Well, bear in mind the RPG just needs to answer "can I buy a type 14 pulse rifle from this planet?"
 

Well, bear in mind the RPG just needs to answer "can I buy a type 14 pulse rifle from this planet?"

That seems suitable for items as obvious as "weapon that fires projectile at target"

How about a DeChronulator Pox virus that identifies your DNA and removes the target and its ancestors from reality?

Where on the scale is that?
 

That seems suitable for items as obvious as "weapon that fires projectile at target"

How about a DeChronulator Pox virus that identifies your DNA and removes the target and its ancestors from reality?

Where on the scale is that?

Where do you want it to be?

I mean, I peg these things by feel. Game design has to be half art. That feels Doctor Who-like to me. 13 or so?

(Oh, and do you mind if I yoink? That's AWESOME!)
 

With at quite charitable outlook, that argument seems -- faulty.

How so? It's been independently discovered more than once, and the same math was used in the famous "German Tank Problem" to correctly predict the number of tanks Germany had in World War II. It seems pretty well-substantiated (notwithstanding tweaking the base assumptions, as the article notes).

If you're referencing one of the rebuttals listed on the page, it'd be helpful if you mentioned which one.
 

Where do you want it to be?

I mean, I peg these things by feel. Game design has to be half art. That feels Doctor Who-like to me. 13 or so?

(Oh, and do you mind if I yoink? That's AWESOME!)

Go right ahead.

I can live with the GM having to guesstimate where to rank tech ideas, especially ones that don't fall into a specific bucket like "that's a gun", "that's a car"

How about a DarkSpace Winch? It latches onto reality between 2 points in space and re-compresses the dark space between them. Designed to counter-act the effects of universal expansion due to the nature of space expanding that Umbran or somebody explained and I probably still didn't get it.
 

How so? It's been independently discovered more than once, and the same math was used in the famous "German Tank Problem" to correctly predict the number of tanks Germany had in World War II. It seems pretty well-substantiated (notwithstanding tweaking the base assumptions, as the article notes).

If you're referencing one of the rebuttals listed on the page, it'd be helpful if you mentioned which one.
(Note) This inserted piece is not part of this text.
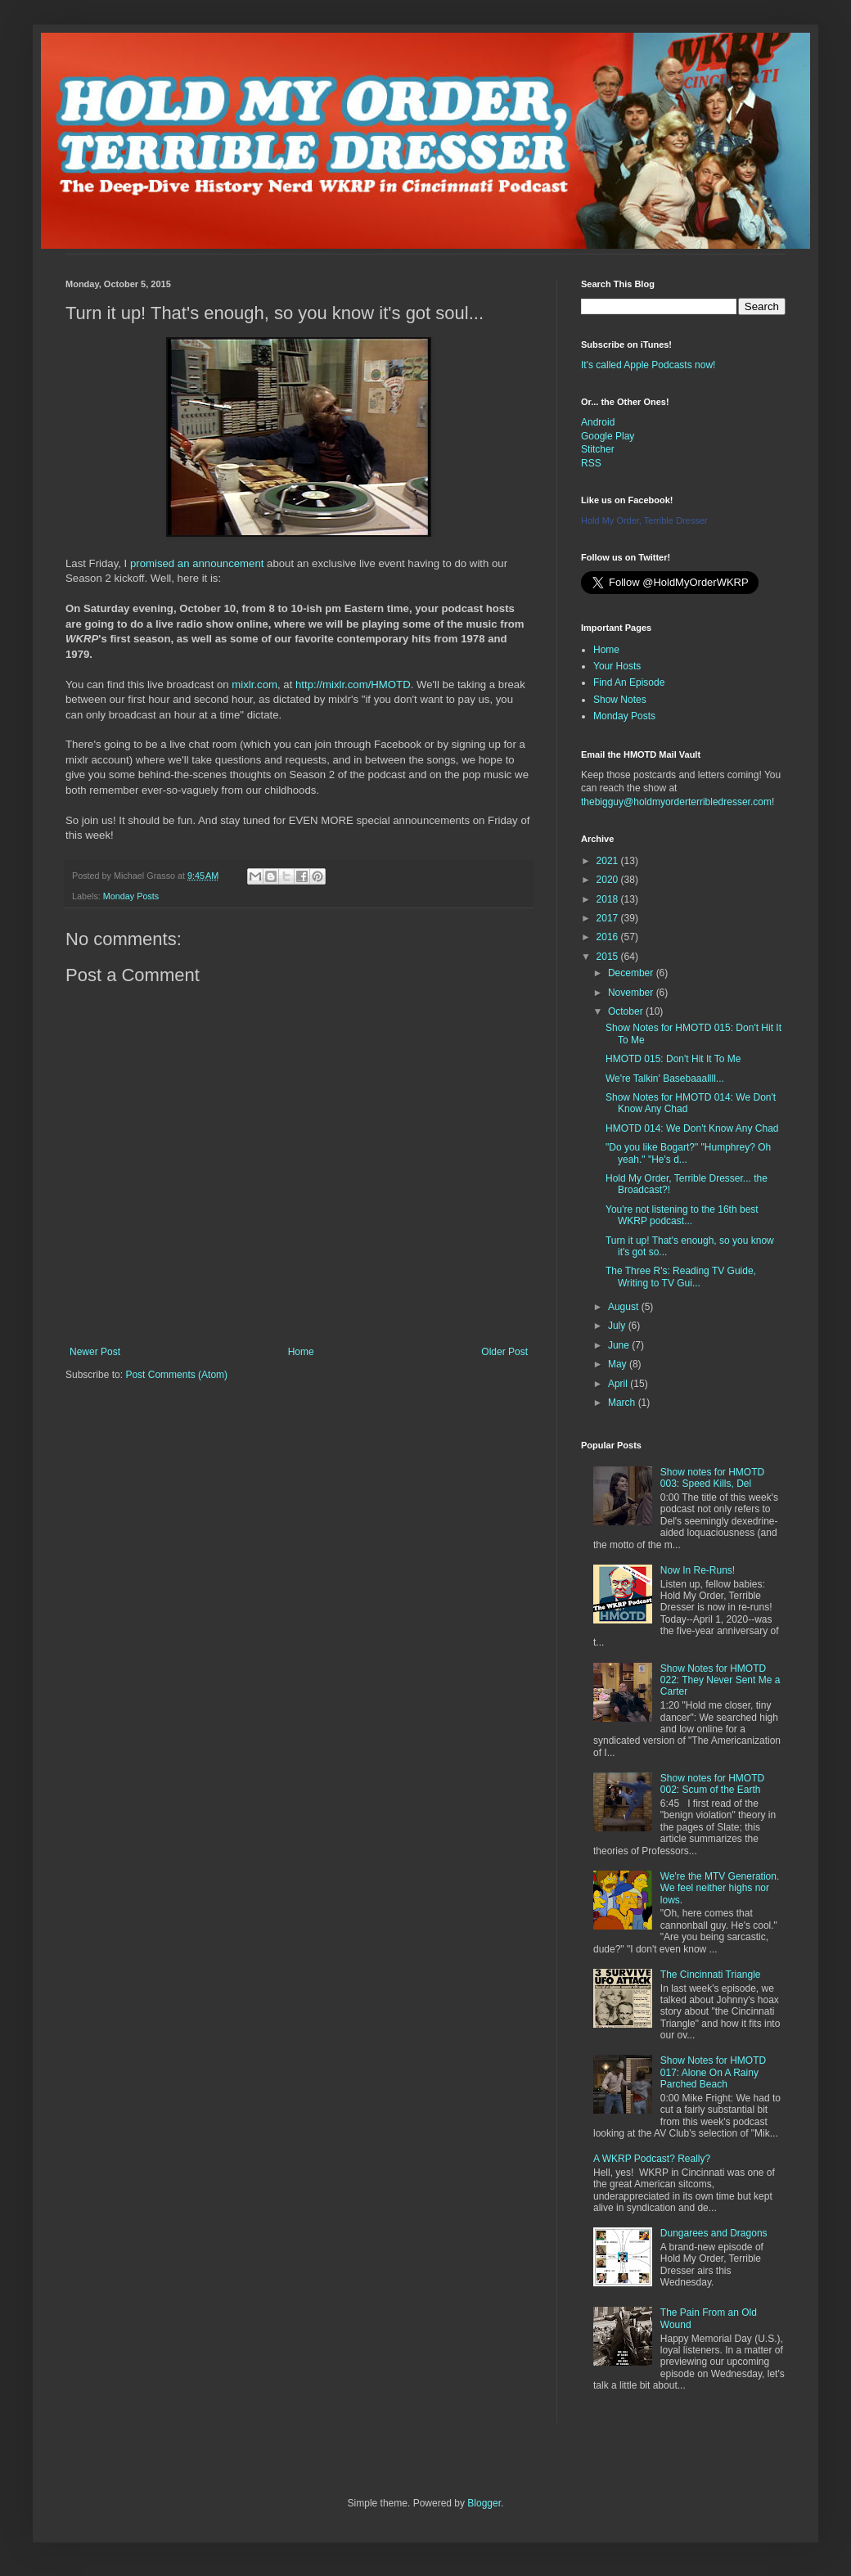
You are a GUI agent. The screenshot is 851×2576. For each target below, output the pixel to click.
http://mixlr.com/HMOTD (353, 684)
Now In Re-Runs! (697, 1570)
The question of how many tanks Germany had is WWII seems quite different than the question of how many people will ever exist. I'd need a lot more detail to morph those into similar questions. As well, a technique can get the right answer for the wrong reasons. A detailed analysis is still necessary to determine if a technique is valid.

For these sorts of problems, the question must be very precise to even begin to reach an answer. None of what is on the WIKI or has been mentioned here is even close to the necessary precision.
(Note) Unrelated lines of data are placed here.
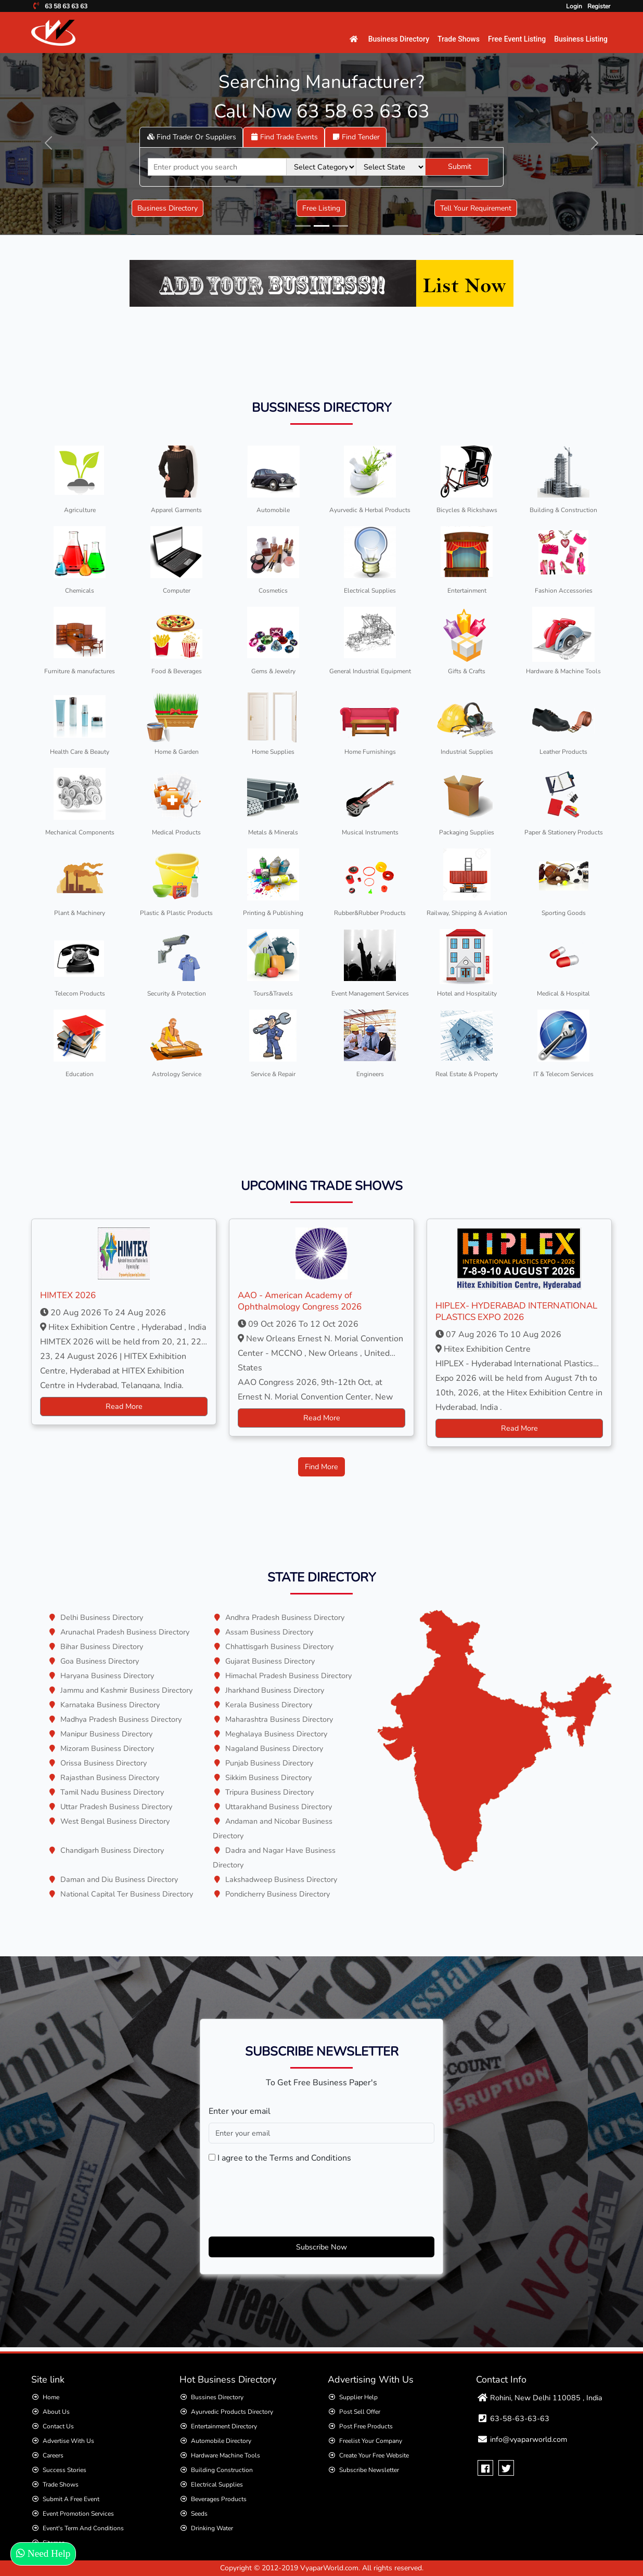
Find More (321, 1466)
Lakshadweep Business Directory (281, 1879)
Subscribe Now (321, 2247)
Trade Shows (459, 39)
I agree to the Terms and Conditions (284, 2158)
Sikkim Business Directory (268, 1777)
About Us (56, 2412)
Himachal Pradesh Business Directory (288, 1675)
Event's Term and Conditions (83, 2528)
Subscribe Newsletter (369, 2470)
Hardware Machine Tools (225, 2455)
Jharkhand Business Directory (274, 1690)
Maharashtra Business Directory (279, 1719)
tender (355, 137)
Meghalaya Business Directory (276, 1734)
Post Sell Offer (359, 2412)
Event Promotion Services (78, 2513)
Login (574, 6)
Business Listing (581, 39)
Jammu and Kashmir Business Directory (126, 1690)
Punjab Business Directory (269, 1763)
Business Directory (398, 39)
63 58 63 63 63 (65, 6)
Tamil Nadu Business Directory (112, 1792)
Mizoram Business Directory (107, 1748)
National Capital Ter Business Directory (126, 1894)
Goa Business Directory (99, 1661)
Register (598, 6)
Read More (124, 1406)
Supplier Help (358, 2397)
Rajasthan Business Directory (109, 1777)
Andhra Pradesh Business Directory (284, 1617)
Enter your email (240, 2111)
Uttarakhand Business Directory (278, 1806)
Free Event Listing (517, 39)
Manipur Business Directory (106, 1734)
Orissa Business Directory (103, 1763)
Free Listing (321, 208)
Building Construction (222, 2470)
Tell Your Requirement (475, 208)
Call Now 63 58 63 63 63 (322, 111)
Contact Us (58, 2426)
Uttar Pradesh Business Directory (116, 1806)
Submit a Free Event (71, 2499)
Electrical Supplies (217, 2484)
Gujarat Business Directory (270, 1661)
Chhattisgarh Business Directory (279, 1646)
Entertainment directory (224, 2426)
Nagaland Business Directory (274, 1748)
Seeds (199, 2513)
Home (51, 2397)
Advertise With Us (68, 2441)
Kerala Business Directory (268, 1704)
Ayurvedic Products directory (232, 2412)
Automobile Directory (221, 2441)
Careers (53, 2455)
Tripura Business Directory (269, 1792)
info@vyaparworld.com (528, 2439)
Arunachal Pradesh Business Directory (124, 1632)
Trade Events (284, 137)
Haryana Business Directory (107, 1675)
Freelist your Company (370, 2441)
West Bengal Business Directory (115, 1821)
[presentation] (288, 2197)
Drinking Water (212, 2528)
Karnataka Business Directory (110, 1704)
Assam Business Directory (269, 1632)
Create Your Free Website (374, 2455)
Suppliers (191, 137)
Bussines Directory (217, 2397)
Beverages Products (219, 2499)
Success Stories (64, 2470)
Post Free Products (366, 2426)
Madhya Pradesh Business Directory (121, 1719)
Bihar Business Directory (101, 1646)
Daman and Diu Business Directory (119, 1879)
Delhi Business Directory (101, 1617)
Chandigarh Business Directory (112, 1850)
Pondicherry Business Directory (277, 1894)
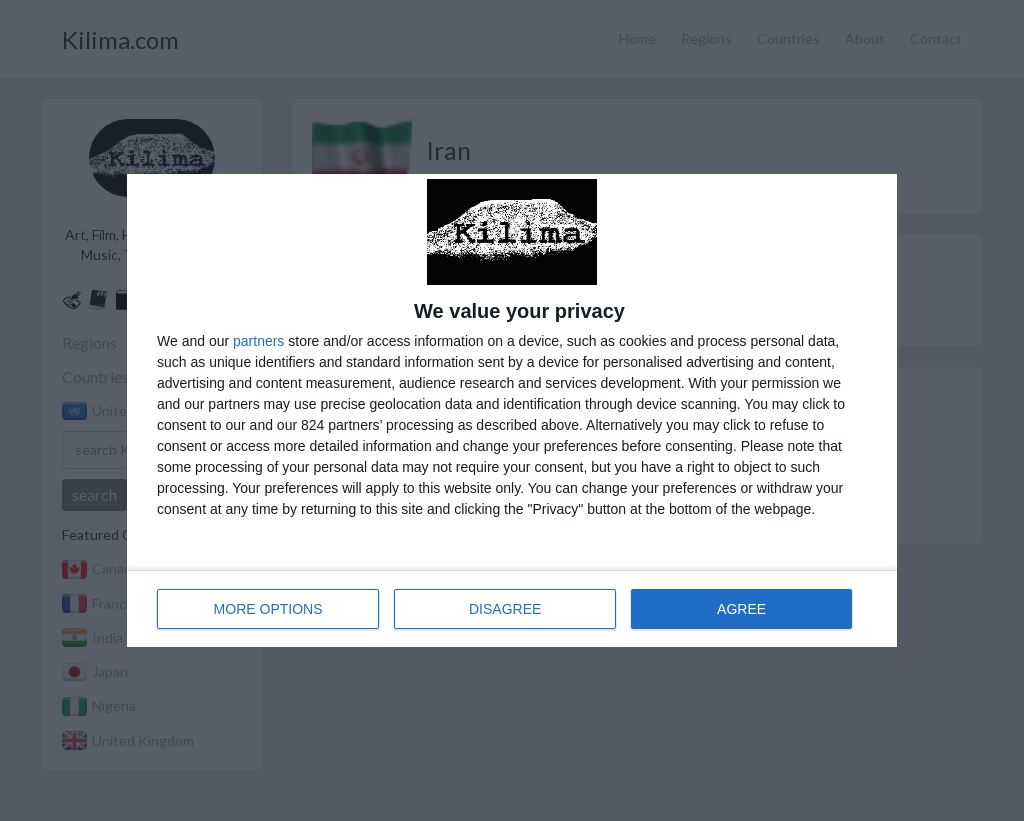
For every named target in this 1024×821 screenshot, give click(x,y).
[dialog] (512, 410)
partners (258, 341)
The WIKI page throws out a number of formulas, but also throws out a huge number of assumptions. Maybe the math is correct. But it is all meaningless without a hard look at the assumptions, and without a clearer tie between them and the math.
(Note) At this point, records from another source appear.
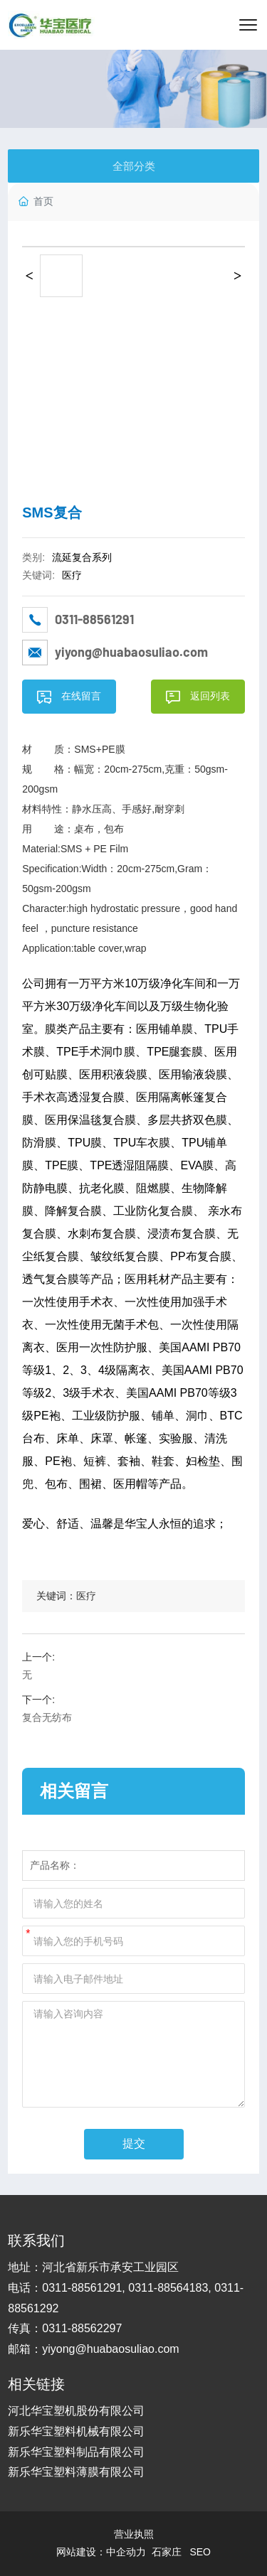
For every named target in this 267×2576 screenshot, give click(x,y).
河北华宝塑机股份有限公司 (76, 2411)
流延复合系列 (82, 557)
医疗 (72, 575)
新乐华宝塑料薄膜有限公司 (76, 2472)
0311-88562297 (82, 2328)
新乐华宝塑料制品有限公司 (76, 2452)
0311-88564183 (168, 2288)
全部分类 (133, 166)
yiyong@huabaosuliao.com (131, 652)
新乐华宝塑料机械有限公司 (76, 2431)
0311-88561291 (94, 619)
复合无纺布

As it stands, the WIKI page provides an amusing question. I wouldn't base any conclusions on it.

Thx!

TomB
 

Go right ahead.

I can live with the GM having to guesstimate where to rank tech ideas, especially ones that don't fall into a specific bucket like "that's a gun", "that's a car"

How about a DarkSpace Winch? It latches onto reality between 2 points in space and re-compresses the dark space between them. Designed to counter-act the effects of universal expansion due to the nature of space expanding that Umbran or somebody explained and I probably still didn't get it.

I love the idea that we can saying things like "latching onto reality between two points" and nobody blinks an eye! But yeah, conceptually that's up in the 14-ish level.

I was reading Starplex recently, by Robert J Sawyer. There, humans from trillions of years in the future sent stars back in time, enabling them to effectively "create mass" in the present by doubling up stars, and halt the expansion of the universe. It was an odd concept, but kinda groovy.